------ Provided data ------

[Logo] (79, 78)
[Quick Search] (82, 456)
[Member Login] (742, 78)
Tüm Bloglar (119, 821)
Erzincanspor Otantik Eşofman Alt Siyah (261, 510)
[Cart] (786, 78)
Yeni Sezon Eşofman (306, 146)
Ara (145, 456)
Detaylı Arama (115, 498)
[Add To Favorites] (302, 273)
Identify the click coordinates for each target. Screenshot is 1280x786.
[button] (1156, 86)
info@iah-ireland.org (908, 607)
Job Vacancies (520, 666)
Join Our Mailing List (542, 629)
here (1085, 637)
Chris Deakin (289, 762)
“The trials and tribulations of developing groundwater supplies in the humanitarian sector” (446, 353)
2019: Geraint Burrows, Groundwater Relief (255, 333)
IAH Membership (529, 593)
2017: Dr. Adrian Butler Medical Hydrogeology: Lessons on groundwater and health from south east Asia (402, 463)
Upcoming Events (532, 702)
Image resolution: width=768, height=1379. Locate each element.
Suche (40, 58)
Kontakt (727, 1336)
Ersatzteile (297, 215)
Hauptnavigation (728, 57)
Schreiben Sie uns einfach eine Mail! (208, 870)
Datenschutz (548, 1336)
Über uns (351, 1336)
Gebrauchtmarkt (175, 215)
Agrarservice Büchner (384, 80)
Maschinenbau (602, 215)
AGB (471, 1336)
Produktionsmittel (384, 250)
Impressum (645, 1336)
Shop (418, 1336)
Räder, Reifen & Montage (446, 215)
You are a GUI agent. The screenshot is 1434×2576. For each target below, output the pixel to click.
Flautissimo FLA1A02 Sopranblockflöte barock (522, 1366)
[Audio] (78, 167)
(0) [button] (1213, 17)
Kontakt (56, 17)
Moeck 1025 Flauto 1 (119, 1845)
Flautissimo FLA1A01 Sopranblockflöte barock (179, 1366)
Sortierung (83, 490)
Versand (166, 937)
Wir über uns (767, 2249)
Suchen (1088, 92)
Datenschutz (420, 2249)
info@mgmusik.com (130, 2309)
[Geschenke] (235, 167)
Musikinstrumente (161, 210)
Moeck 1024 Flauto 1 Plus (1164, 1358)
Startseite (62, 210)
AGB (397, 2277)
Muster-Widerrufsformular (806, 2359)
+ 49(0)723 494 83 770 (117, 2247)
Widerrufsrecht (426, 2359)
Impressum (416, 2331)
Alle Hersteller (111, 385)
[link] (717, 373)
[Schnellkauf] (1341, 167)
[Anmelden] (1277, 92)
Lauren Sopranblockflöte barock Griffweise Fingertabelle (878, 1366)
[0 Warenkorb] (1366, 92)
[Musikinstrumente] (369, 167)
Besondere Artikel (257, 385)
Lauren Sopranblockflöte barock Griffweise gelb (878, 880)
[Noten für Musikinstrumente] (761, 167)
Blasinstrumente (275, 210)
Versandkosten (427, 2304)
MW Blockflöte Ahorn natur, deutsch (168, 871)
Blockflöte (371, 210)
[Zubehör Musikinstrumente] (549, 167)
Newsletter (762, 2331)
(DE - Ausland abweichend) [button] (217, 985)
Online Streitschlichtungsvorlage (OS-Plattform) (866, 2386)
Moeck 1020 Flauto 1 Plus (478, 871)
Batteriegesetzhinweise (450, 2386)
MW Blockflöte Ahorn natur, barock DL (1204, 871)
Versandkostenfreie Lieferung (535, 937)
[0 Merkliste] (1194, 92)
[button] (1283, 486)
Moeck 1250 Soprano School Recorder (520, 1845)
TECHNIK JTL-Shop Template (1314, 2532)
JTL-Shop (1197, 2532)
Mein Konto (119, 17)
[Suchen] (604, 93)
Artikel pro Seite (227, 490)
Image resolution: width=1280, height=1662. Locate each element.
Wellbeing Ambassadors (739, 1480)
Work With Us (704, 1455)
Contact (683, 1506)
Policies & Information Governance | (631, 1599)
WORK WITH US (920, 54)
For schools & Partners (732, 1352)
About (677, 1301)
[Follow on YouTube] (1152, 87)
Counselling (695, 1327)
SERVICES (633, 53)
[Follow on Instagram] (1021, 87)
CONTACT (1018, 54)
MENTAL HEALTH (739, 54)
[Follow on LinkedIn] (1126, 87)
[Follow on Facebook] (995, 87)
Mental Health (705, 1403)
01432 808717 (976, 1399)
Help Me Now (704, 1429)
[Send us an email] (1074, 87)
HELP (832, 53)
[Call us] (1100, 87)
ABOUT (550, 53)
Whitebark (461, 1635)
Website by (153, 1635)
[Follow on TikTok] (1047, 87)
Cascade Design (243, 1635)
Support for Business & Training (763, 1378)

------

* What you need to do: Starting with the first line above and ending with the line that holds "Shop (418, 1336)", restate each line word for word and add nothing else.

* Problem solution:
[Logo] (79, 78)
[Quick Search] (82, 456)
[Member Login] (742, 78)
Tüm Bloglar (119, 821)
Erzincanspor Otantik Eşofman Alt Siyah (261, 510)
[Cart] (786, 78)
Yeni Sezon Eşofman (306, 146)
Ara (145, 456)
Detaylı Arama (115, 498)
[Add To Favorites] (302, 273)
Identify the click coordinates for each target. Screenshot is 1280x786.
[button] (1156, 86)
info@iah-ireland.org (908, 607)
Job Vacancies (520, 666)
Join Our Mailing List (542, 629)
here (1085, 637)
Chris Deakin (289, 762)
“The trials and tribulations of developing groundwater supplies in the humanitarian sector” (446, 353)
2019: Geraint Burrows, Groundwater Relief (255, 333)
IAH Membership (529, 593)
2017: Dr. Adrian Butler Medical Hydrogeology: Lessons on groundwater and health from south east Asia (402, 463)
Upcoming Events (532, 702)
Image resolution: width=768, height=1379. Locate each element.
Suche (40, 58)
Kontakt (727, 1336)
Ersatzteile (297, 215)
Hauptnavigation (728, 57)
Schreiben Sie uns einfach eine Mail! (208, 870)
Datenschutz (548, 1336)
Über uns (351, 1336)
Gebrauchtmarkt (175, 215)
Agrarservice Büchner (384, 80)
Maschinenbau (602, 215)
AGB (471, 1336)
Produktionsmittel (384, 250)
Impressum (645, 1336)
Shop (418, 1336)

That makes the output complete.